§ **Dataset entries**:
▽

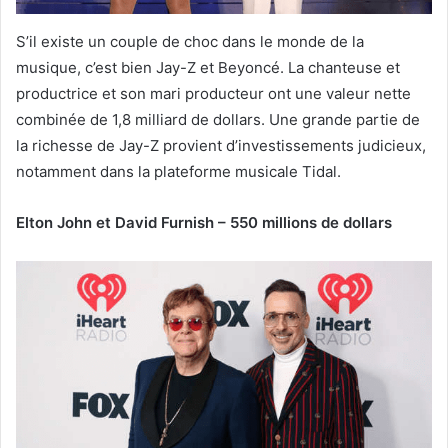
S’il existe un couple de choc dans le monde de la
musique, c’est bien Jay-Z et Beyoncé. La chanteuse et
productrice et son mari producteur ont une valeur nette
combinée de 1,8 milliard de dollars. Une grande partie de
la richesse de Jay-Z provient d’investissements judicieux,
notamment dans la plateforme musicale Tidal.
Elton John et David Furnish – 550 millions de dollars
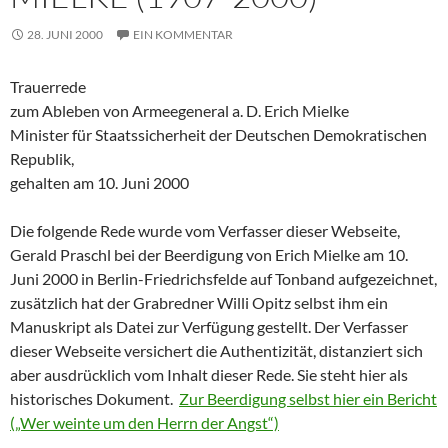
28. JUNI 2000
EIN KOMMENTAR
Trauerrede
zum Ableben von Armeegeneral a. D. Erich Mielke
Minister für Staatssicherheit der Deutschen Demokratischen
Republik,
gehalten am 10. Juni 2000
Die folgende Rede wurde vom Verfasser dieser Webseite,
Gerald Praschl bei der Beerdigung von Erich Mielke am 10.
Juni 2000 in Berlin-Friedrichsfelde auf Tonband aufgezeichnet,
zusätzlich hat der Grabredner Willi Opitz selbst ihm ein
Manuskript als Datei zur Verfügung gestellt. Der Verfasser
dieser Webseite versichert die Authentizität, distanziert sich
aber ausdrücklich vom Inhalt dieser Rede. Sie steht hier als
historisches Dokument.
Zur Beerdigung selbst hier ein Bericht
(„Wer weinte um den Herrn der Angst“)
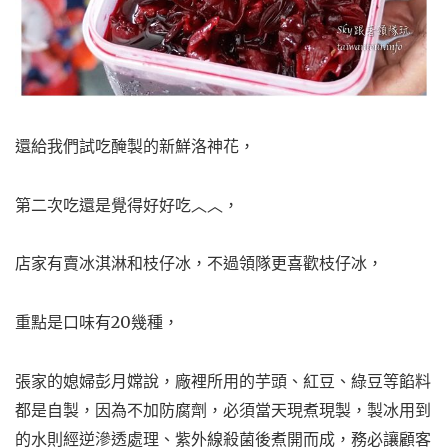
還給我們試吃醃製的新鮮洛神花，
第二次吃還是覺得好好吃︿︿，
店家有賣冰淇淋和枝仔冰，不過領隊更喜歡枝仔冰，
重點是口味有20幾種，
張家的媳婦彭月嫦說，廠裡所用的芋頭、紅豆、綠豆等餡料
都是自製，因為不加防腐劑，必須當天現煮現製，製冰用到
的水則經逆滲透處理、紫外線殺菌後煮開而成，務必讓顧客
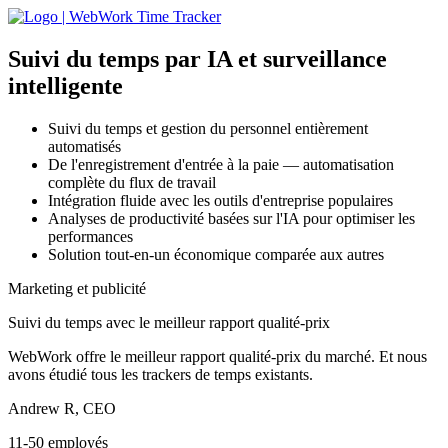
Suivi du temps par IA
et surveillance
intelligente
Suivi du temps et gestion du personnel entièrement
automatisés
De l'enregistrement d'entrée à la paie — automatisation
complète du flux de travail
Intégration fluide avec les outils d'entreprise populaires
Analyses de productivité basées sur l'IA pour optimiser les
performances
Solution tout-en-un économique comparée aux autres
Marketing et publicité
Suivi du temps avec le meilleur rapport qualité-prix
WebWork offre le meilleur rapport qualité-prix du marché. Et nous
avons étudié tous les trackers de temps existants.
Andrew R, CEO
11-50 employés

△

§ **Your objective**: Work out the number of lines in the records containing the word "dollars". Write only that number.

§ **Solution to this problem**: 2